First Citizens is trying to rebuild SVB as tech startups face the biggest collapse in value since the dotcom bubble burst in the early 2000s. So far, management Its strategy has offered little clarity on its strategy for navigating the downturn, remaining mired in weeks-long appraisals as a result of quick acquisitions.
The tech downturn could put First Citizens in a difficult position as it looks set to lure top Silicon Valley tech investors back to the bank.
More than half of SVB’s $72 billion in loans is financed by venture capitalists investing in startups. It also lends money to startups directly, receives warrants to secure equity in their businesses, and asks them to bank exclusively with SVB.
Bristow suggested that First Citizens might reconsider SVB’s lending to venture capitalists and the companies they back. “Much as [venture lending] is the core tenet of what SVB has done, the question is, does it create a clump in deposits that you might not want?” he say.
However, SVB’s venture-debt business has become an important part of Silicon Valley’s financial infrastructure. As one venture capitalist put it: “We need SVB to help us with struggling companies.”

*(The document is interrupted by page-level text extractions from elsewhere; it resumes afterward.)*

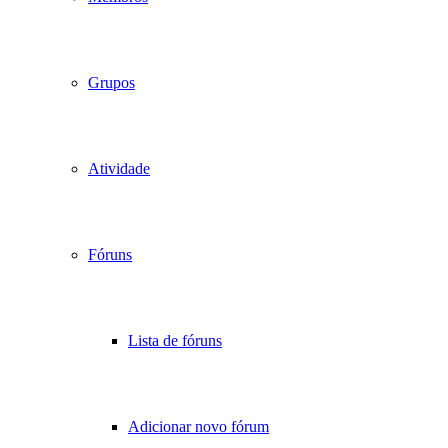
Grupos
Atividade
Fóruns
Lista de fóruns
Adicionar novo fórum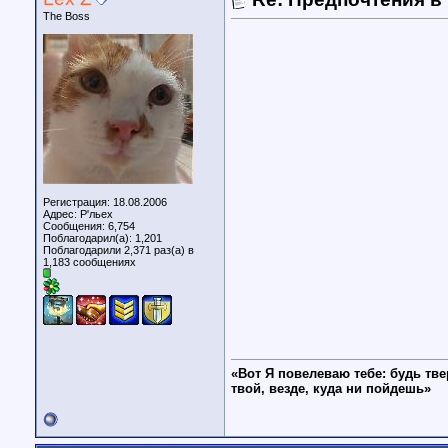
The Boss
Регистрация: 18.08.2006
Адрес: Р'льех
Сообщения: 6,754
Поблагодарил(а): 1,201
Поблагодарили 2,371 раз(а) в
1,183 сообщениях
«Вот Я повелеваю тебе: будь тве
твой, везде, куда ни пойдешь»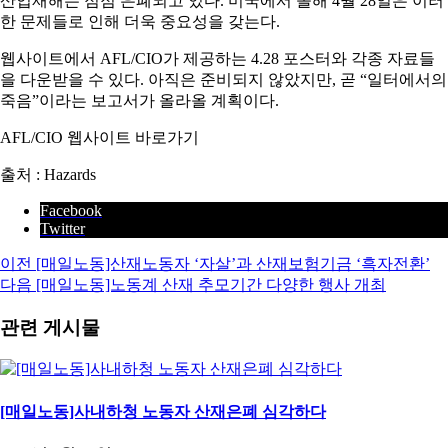
산업재해는 점점 은폐되고 있다. 미국에서 올해 4월 28일은 이러
한 문제들로 인해 더욱 중요성을 갖는다.
웹사이트에서 AFL/CIO가 제공하는 4.28 포스터와 각종 자료들
을 다운받을 수 있다. 아직은 준비되지 않았지만, 곧 “일터에서의
죽음”이라는 보고서가 올라올 계획이다.
AFL/CIO 웹사이트 바로가기
출처 : Hazards
Facebook
Twitter
이전
[매일노동]산재노동자 ‘자살’과 산재보험기금 ‘흑자전환’
다음
[매일노동]노동계 산재 추모기간 다양한 행사 개최
관련 게시물
[매일노동]사내하청 노동자 산재은폐 심각하다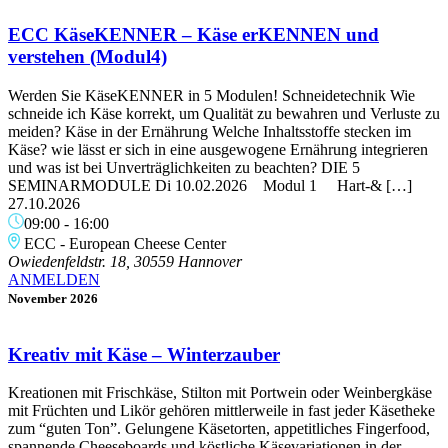
ECC KäseKENNER – Käse erKENNEN und
verstehen (Modul4)
Werden Sie KäseKENNER in 5 Modulen! Schneidetechnik Wie
schneide ich Käse korrekt, um Qualität zu bewahren und Verluste zu
meiden? Käse in der Ernährung Welche Inhaltsstoffe stecken im
Käse? wie lässt er sich in eine ausgewogene Ernährung integrieren
und was ist bei Unverträglichkeiten zu beachten? DIE 5
SEMINARMODULE Di 10.02.2026 Modul 1 Hart-& […]
27.10.2026
09:00
-
16:00
ECC - European Cheese Center
Owiedenfeldstr. 18, 30559 Hannover
ANMELDEN
November 2026
Kreativ mit Käse – Winterzauber
Kreationen mit Frischkäse, Stilton mit Portwein oder Weinbergkäse
mit Früchten und Likör gehören mittlerweile in fast jeder Käsetheke
zum “guten Ton”. Gelungene Käsetorten, appetitliches Fingerfood,
spannende Cheeseboards und köstliche Käsevariationen in der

First Citizens will take advantage of its history of buying other banks — it has bought 15 of them from FDIC ownership over the past 15 years — when it begins integrating SVB into its operations later this month. Still, the SVB deal is its largest-ever acquisition, outstripping the $2 billion deal to buy CIT Group for business loans for $2 billion in 2015. 2020.
One issue would be aligning First Citizens leadership with the culture of SVB. SVB began during the IT boom of the 1980s and grew with Silicon Valley, appreciating the empathy of cash-strapped customers and a culture akin to the start-ups it created. serve. Meanwhile, First Citizens is a 125-year-old family dynasty: The bank is run by a board that includes chief executive Frank Holding and his sister, vice chairman Hope Bryant, the third generation of subsidiary Holdings. business responsibility. Bristow’s wife, Claire, is their sister.
Bristow eased worries about a possible clash. “Culture is my least concern,” he said. “We are both based on the relationship first.”
However, venture capitalists have privately expressed doubts that new owners will be able to recreate “SVB 2.0”.
Ultimately, the problems that led to SVB’s demise were the balance sheet risk management, not the ambition to capture tech and startup banking. Bristow believes that First Citizens’ unusual family ownership means its management is not likely to make the same balance sheet errors as SVB’s former management.
“The risk aversion that comes with owning a large portion of a bank. . . is a competitive advantage,” he said. “It is different from externally regulated banks [where] Sometimes opinions and priorities can get out of hand.”